I believe that a sustainable society depends totally and absolutely on a new mind-set to deeply embrace ethical values. Values that, along with an enlightened self-interest, drive us to make new and better decisions. I also believe that it doesn’t happen quickly … it happens one mind at a time, one organization at a time, one building, one company, one community, one region, one new, clean technology, one industry, one supply chain at a time … until the entire industrial system has been transformed into a sustainable system, existing ethically in balance with Earth’s natural systems, upon which every living thing is utterly dependent. Again, what we do to the web of life, we do to ourselves.
So what about this sacred shrine of growth and affluence, the one that fuels the extractive, abusive and linear technologies upon which we have become so dependent? How do we make the shift? How do we decide, if we are moving toward a sustainable society, what should grow?

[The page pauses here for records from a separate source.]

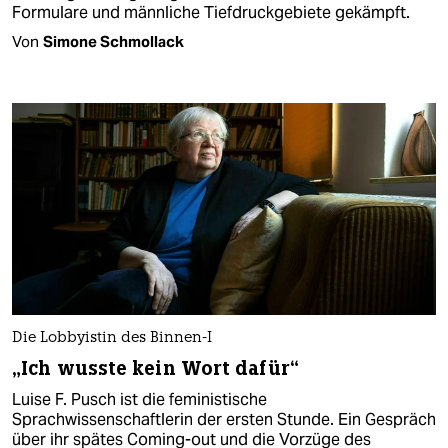
Formulare und männliche Tiefdruckgebiete gekämpft.
Von
Simone Schmollack
Die Lobbyistin des Binnen-I
„Ich wusste kein Wort dafür“
Luise F. Pusch ist die feministische
Sprachwissenschaftlerin der ersten Stunde. Ein Gespräch
über ihr spätes ­Coming-out und die Vorzüge des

What should not grow?
Here are some thoughts to stimulate our thinking: The lowest impact technologies, those that are beneficial, (belong in the denominator), should grow. The abusive “numerator technologies” should shrink and eventually disappear. The sale of services should grow. The sale of products should shrink. Applied brainpower should grow. Applied brute force should shrink. Market shares for the sustainable companies should grow. For the unsustainable companies, market shares should shrink—to zero.
Each of us has a role to play because, each of us has power. The power to vote, with ours dollar and our ballots. The power to shape commerce, with what we buy and what we don’t buy. We have power as individuals and collectively, as a community of people. We each make choices, large and small, every day, that translate into power. Power to change the paradigm.
To get where we need to be requires a vast mind-shift that leads to a cumulative and collective mandate: Less stuff, more happiness. Then the revised impact equation can take center stage.
Ray C. Anderson is the chairman and founder of Atlanta-based Interface, Inc., a $1 billion carpet manufacturer, and the author of Business Lessons from a Radical Industrialist, now out in paperback from St. Martin’s Griffin.